Mais au-delà de cette problématique bien connue, quelque chose d’incroyable s’est récemment produit : les émissions de dioxyde de carbone aux États-Unis ont diminué jusqu’à atteindre leur niveau le plus bas depuis 20 ans. D'après les estimations  de l’Agence américaine d’information sur l’énergie (EIA) basées sur les cinq premiers mois de l’année 2012, les émissions de CO2 prévues pour 2012 diminueraient de plus de 800 millions de tonnes, soit une réduction de 14% par rapport au maximum atteint en 2007.

La raison de cette bonne nouvelle n’est autre que le basculement sans précédent au gaz naturel, qui émet 45% de carbone en moins par unité d’énergie produite. Les États-Unis produisaient autrefois près de la moitié de leur électricité à partir du charbon, et près de 20% à partir du gaz. Au cours des cinq dernières années, ces chiffres ont changé, dans un premier temps très légèrement, puis de manière spectaculaire : au mois d’avril de cette année, la part du charbon dans la production d’énergie a diminué jusqu’à atteindre 32%, à égalité avec le gaz.

Cette rapide conversion de l’Amérique au gaz naturel est la conséquence de trente années d’innovation technologique, et notamment du développement de la fracturation hydraulique, ou « fracking », qui a ouvert la voie à de nouvelles ressources conséquentes en gaz de schiste, auparavant inaccessibles. En dépit de certaines préoccupations légitimes sur la question de sa sécurité,  il est difficile d'en exagérer les avantages massifs.

Tout d’abord, le fracking a entraîné une diminution significative des prix du gaz. Ajusté à l’inflation, le gaz n’a jamais été aussi peu cher en 35 ans, avec pour cette année un prix de 3 à 5 fois inférieur à son niveau du milieu des années 2000. Et bien que  l’économie morose puisse expliquer en partie la réduction des émissions de carbone aux États-Unis, l’EIA attribue clairement  la cause de cette réduction à l'utilisation du gaz naturel.

Elle est d’autant plus impressionnante si l’on considère que 57 millions de nouveaux consommateurs d'énergie sont apparus dans la population américaine au cours des vingt dernières années. En effet, les émissions de carbone aux États-Unis ont diminué de près de 20% par habitant, et se situent aujourd’hui à leur niveau le plus bas depuis le départ de Dwight D. Eisenhower de la Maison Blanche en 1961.

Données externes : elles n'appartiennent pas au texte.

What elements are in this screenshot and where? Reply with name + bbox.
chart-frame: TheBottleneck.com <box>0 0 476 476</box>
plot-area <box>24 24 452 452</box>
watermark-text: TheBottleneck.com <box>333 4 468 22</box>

David Victor, expert en énergie à l’Université de Californie de San Diego, estime que le passage du charbon au gaz naturel a réduit les émissions de CO2 aux États-Unis de 400 à 500 mégatonnes (Mt) par an. Pour mettre ce chiffre en perspective, il représente près de deux fois l’effet total du protocole de Kyoto sur les émissions de carbone dans le reste du monde, y compris dans l’Union Européenne.

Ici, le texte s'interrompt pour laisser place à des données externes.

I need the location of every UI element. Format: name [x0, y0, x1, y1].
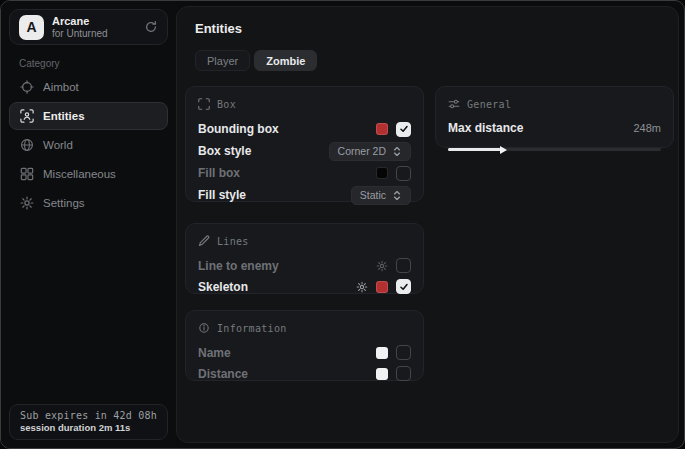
session-duration-text: session duration 2m 11s [20, 422, 157, 433]
brand-subtitle: for Unturned [52, 28, 136, 40]
box-card: Box Bounding box Box style Corner 2D [185, 86, 424, 202]
color-swatch[interactable] [376, 167, 388, 179]
slider-fill [448, 148, 501, 151]
setting-label: Line to enemy [198, 259, 279, 273]
sidebar-item-label: Aimbot [43, 81, 79, 93]
setting-row-fill-style: Fill style Static [198, 184, 411, 206]
chevrons-up-down-icon [392, 190, 402, 201]
fill-style-select[interactable]: Static [351, 186, 411, 205]
color-swatch[interactable] [376, 123, 388, 135]
card-title: General [467, 99, 511, 110]
sliders-icon [448, 98, 460, 110]
setting-row-fill-box: Fill box [198, 162, 411, 184]
brand-title: Arcane [52, 15, 136, 28]
line-settings-gear-icon[interactable] [356, 281, 368, 293]
refresh-icon[interactable] [144, 20, 158, 34]
slider-thumb[interactable] [500, 146, 507, 154]
scan-person-icon [20, 109, 34, 123]
pencil-line-icon [198, 235, 210, 247]
setting-label: Bounding box [198, 122, 279, 136]
setting-label: Max distance [448, 121, 523, 135]
setting-row-line-to-enemy: Line to enemy [198, 255, 411, 276]
page-title: Entities [195, 21, 242, 36]
chevrons-up-down-icon [392, 146, 402, 157]
box-card-header: Box [198, 96, 411, 112]
sidebar: A Arcane for Unturned Category Aimbot [1, 1, 176, 448]
sidebar-item-label: World [43, 139, 73, 151]
subscription-info: Sub expires in 42d 08h session duration … [9, 404, 168, 440]
sidebar-nav: Aimbot Entities World Miscellaneous [9, 73, 168, 217]
scan-frame-icon [198, 98, 210, 110]
color-swatch[interactable] [376, 368, 388, 380]
setting-row-skeleton: Skeleton [198, 276, 411, 297]
color-swatch[interactable] [376, 347, 388, 359]
sidebar-item-entities[interactable]: Entities [9, 102, 168, 130]
setting-label: Fill box [198, 166, 240, 180]
checkbox-unchecked[interactable] [396, 258, 411, 273]
gear-icon [20, 196, 34, 210]
setting-label: Skeleton [198, 280, 248, 294]
setting-row-box-style: Box style Corner 2D [198, 140, 411, 162]
checkbox-unchecked[interactable] [396, 366, 411, 381]
select-value: Static [360, 189, 386, 201]
checkbox-unchecked[interactable] [396, 345, 411, 360]
tab-player[interactable]: Player [195, 50, 250, 71]
box-style-select[interactable]: Corner 2D [329, 142, 411, 161]
brand-logo: A [19, 15, 44, 40]
setting-label: Fill style [198, 188, 246, 202]
general-card-header: General [448, 96, 661, 112]
globe-icon [20, 138, 34, 152]
max-distance-slider[interactable] [448, 145, 661, 153]
information-card-header: Information [198, 320, 411, 336]
tab-zombie[interactable]: Zombie [254, 50, 317, 71]
sidebar-item-world[interactable]: World [9, 131, 168, 159]
crosshair-icon [20, 80, 34, 94]
information-card: Information Name Distance [185, 310, 424, 381]
setting-label: Distance [198, 367, 248, 381]
sidebar-item-miscellaneous[interactable]: Miscellaneous [9, 160, 168, 188]
sidebar-item-settings[interactable]: Settings [9, 189, 168, 217]
general-card: General Max distance 248m [435, 86, 674, 148]
checkbox-checked[interactable] [396, 279, 411, 294]
card-title: Lines [217, 236, 249, 247]
category-label: Category [19, 58, 60, 69]
setting-row-max-distance: Max distance 248m [448, 118, 661, 138]
brand-text: Arcane for Unturned [52, 15, 136, 39]
card-title: Box [217, 99, 236, 110]
brand-card: A Arcane for Unturned [9, 9, 168, 45]
slider-value: 248m [633, 122, 661, 134]
sidebar-item-label: Settings [43, 197, 85, 209]
card-title: Information [217, 323, 287, 334]
brand-initial: A [26, 19, 36, 35]
sidebar-item-label: Entities [43, 110, 85, 122]
info-target-icon [198, 322, 210, 334]
layout-grid-icon [20, 167, 34, 181]
entity-tabs: Player Zombie [195, 50, 317, 71]
color-swatch[interactable] [376, 281, 388, 293]
setting-label: Name [198, 346, 231, 360]
setting-row-name: Name [198, 342, 411, 363]
sidebar-item-aimbot[interactable]: Aimbot [9, 73, 168, 101]
main-panel: Entities Player Zombie Box Bounding box [176, 6, 679, 443]
sidebar-item-label: Miscellaneous [43, 168, 116, 180]
sub-expiry-text: Sub expires in 42d 08h [20, 410, 157, 421]
select-value: Corner 2D [338, 145, 386, 157]
lines-card: Lines Line to enemy Skeleton [185, 223, 424, 294]
app-window: A Arcane for Unturned Category Aimbot [0, 0, 685, 449]
checkbox-checked[interactable] [396, 122, 411, 137]
setting-row-bounding-box: Bounding box [198, 118, 411, 140]
setting-label: Box style [198, 144, 251, 158]
line-settings-gear-icon[interactable] [376, 260, 388, 272]
checkbox-unchecked[interactable] [396, 166, 411, 181]
lines-card-header: Lines [198, 233, 411, 249]
setting-row-distance: Distance [198, 363, 411, 384]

Il serait tentant de croire que les sources d’énergies renouvelables sont responsables de la diminution des émissions, mais les chiffres indiquent clairement le contraire. À l’origine d’une réduction de 50 Mt de CO2 par an, les 30 000 turbines éoliennes américaines ne réduisent les émissions que d’un dixième de celles dues au gaz naturel. Les biocarburants ne les réduisent lque de 10 Mt et les panneaux solaires, de 3 Mt bien dérisoires.

Cela va à l'encontre de la pensée la plus répandue, qui continue d’affirmer que l’encadrement de la réduction des émissions de  carbone – au moyen d’un système de plafonnement et d’échanges de droits d’émission de gaz à effet de serre, ou à travers une taxe carbone – constituerait la seule manière de lutter contre le changement climatique.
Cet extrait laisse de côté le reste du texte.